DESCRIPTION OF THE TASK:
There is a line below that contains "Michoacan over". Please reproduce it and all following lines exactly, through the final one.

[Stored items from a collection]
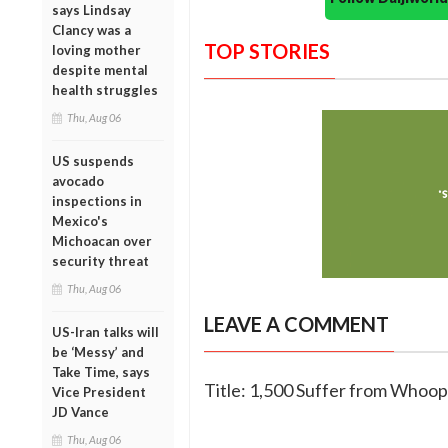
says Lindsay
Clancy was a
TOP STORIES
loving mother
despite mental
health struggles
Thu, Aug 06
US suspends
avocado
inspections in
Mexico's
Michoacan over
security threat
Thu, Aug 06
LEAVE A COMMENT
US-Iran talks will
be ‘Messy’ and
Take Time, says
Title: 1,500 Suffer from Whoop
Vice President
JD Vance
Thu, Aug 06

ANSWER BOX:
Michoacan over
security threat
Thu, Aug 06
LEAVE A COMMENT
US-Iran talks will
be ‘Messy’ and
Take Time, says
Title: 1,500 Suffer from Whoop
Vice President
JD Vance
Thu, Aug 06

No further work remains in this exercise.